*** Supplied material ***

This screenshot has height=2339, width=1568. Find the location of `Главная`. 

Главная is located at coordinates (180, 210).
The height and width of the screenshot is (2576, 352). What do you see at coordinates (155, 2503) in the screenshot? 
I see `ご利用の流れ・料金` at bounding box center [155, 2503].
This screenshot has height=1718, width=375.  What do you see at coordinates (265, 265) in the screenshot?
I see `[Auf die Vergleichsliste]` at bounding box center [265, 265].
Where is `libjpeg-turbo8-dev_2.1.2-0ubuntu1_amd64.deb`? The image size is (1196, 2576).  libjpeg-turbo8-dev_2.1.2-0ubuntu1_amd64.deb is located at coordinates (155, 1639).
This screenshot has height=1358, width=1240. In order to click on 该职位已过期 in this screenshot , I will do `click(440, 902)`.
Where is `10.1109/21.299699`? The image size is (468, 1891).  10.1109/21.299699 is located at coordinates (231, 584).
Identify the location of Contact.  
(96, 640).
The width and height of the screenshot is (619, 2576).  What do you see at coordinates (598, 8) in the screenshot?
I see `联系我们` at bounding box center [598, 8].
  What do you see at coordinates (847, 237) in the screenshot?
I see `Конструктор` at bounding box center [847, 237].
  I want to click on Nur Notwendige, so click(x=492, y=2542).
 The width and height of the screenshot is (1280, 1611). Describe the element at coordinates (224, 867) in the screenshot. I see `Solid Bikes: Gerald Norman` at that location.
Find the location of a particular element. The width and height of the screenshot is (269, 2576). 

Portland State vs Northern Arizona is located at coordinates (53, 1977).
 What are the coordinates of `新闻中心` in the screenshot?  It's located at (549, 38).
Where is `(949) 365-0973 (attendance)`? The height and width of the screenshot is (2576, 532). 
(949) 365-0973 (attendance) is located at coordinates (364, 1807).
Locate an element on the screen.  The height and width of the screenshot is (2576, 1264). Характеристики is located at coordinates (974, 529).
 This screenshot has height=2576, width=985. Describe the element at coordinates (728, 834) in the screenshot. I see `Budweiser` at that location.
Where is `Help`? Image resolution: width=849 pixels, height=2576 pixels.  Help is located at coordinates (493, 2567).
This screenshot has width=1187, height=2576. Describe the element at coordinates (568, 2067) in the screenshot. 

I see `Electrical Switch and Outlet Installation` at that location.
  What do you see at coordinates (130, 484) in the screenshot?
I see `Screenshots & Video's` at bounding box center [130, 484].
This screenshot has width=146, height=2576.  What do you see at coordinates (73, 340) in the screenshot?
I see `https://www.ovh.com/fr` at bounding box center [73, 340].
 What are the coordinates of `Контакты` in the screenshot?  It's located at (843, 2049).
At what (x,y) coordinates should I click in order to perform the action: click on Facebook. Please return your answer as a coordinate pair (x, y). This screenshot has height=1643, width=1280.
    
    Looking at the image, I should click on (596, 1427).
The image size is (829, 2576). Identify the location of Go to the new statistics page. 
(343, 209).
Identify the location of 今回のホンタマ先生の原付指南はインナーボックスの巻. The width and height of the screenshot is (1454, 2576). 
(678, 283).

*** End of Supplied material ***

• [Work task]: Exact repetition is required: return every record shown above.

• [Your solution]:
This screenshot has height=2339, width=1568. Find the location of `Главная`. 

Главная is located at coordinates (180, 210).
The height and width of the screenshot is (2576, 352). What do you see at coordinates (155, 2503) in the screenshot? 
I see `ご利用の流れ・料金` at bounding box center [155, 2503].
This screenshot has height=1718, width=375.  What do you see at coordinates (265, 265) in the screenshot?
I see `[Auf die Vergleichsliste]` at bounding box center [265, 265].
Where is `libjpeg-turbo8-dev_2.1.2-0ubuntu1_amd64.deb`? The image size is (1196, 2576).  libjpeg-turbo8-dev_2.1.2-0ubuntu1_amd64.deb is located at coordinates (155, 1639).
This screenshot has height=1358, width=1240. In order to click on 该职位已过期 in this screenshot , I will do `click(440, 902)`.
Where is `10.1109/21.299699`? The image size is (468, 1891).  10.1109/21.299699 is located at coordinates (231, 584).
Identify the location of Contact.  
(96, 640).
The width and height of the screenshot is (619, 2576).  What do you see at coordinates (598, 8) in the screenshot?
I see `联系我们` at bounding box center [598, 8].
  What do you see at coordinates (847, 237) in the screenshot?
I see `Конструктор` at bounding box center [847, 237].
  I want to click on Nur Notwendige, so click(x=492, y=2542).
 The width and height of the screenshot is (1280, 1611). Describe the element at coordinates (224, 867) in the screenshot. I see `Solid Bikes: Gerald Norman` at that location.
Find the location of a particular element. The width and height of the screenshot is (269, 2576). 

Portland State vs Northern Arizona is located at coordinates (53, 1977).
 What are the coordinates of `新闻中心` in the screenshot?  It's located at (549, 38).
Where is `(949) 365-0973 (attendance)`? The height and width of the screenshot is (2576, 532). 
(949) 365-0973 (attendance) is located at coordinates (364, 1807).
Locate an element on the screen.  The height and width of the screenshot is (2576, 1264). Характеристики is located at coordinates (974, 529).
 This screenshot has height=2576, width=985. Describe the element at coordinates (728, 834) in the screenshot. I see `Budweiser` at that location.
Where is `Help`? Image resolution: width=849 pixels, height=2576 pixels.  Help is located at coordinates (493, 2567).
This screenshot has width=1187, height=2576. Describe the element at coordinates (568, 2067) in the screenshot. 

I see `Electrical Switch and Outlet Installation` at that location.
  What do you see at coordinates (130, 484) in the screenshot?
I see `Screenshots & Video's` at bounding box center [130, 484].
This screenshot has width=146, height=2576.  What do you see at coordinates (73, 340) in the screenshot?
I see `https://www.ovh.com/fr` at bounding box center [73, 340].
 What are the coordinates of `Контакты` in the screenshot?  It's located at (843, 2049).
At what (x,y) coordinates should I click in order to perform the action: click on Facebook. Please return your answer as a coordinate pair (x, y). This screenshot has height=1643, width=1280.
    
    Looking at the image, I should click on (596, 1427).
The image size is (829, 2576). Identify the location of Go to the new statistics page. 
(343, 209).
Identify the location of 今回のホンタマ先生の原付指南はインナーボックスの巻. The width and height of the screenshot is (1454, 2576). 
(678, 283).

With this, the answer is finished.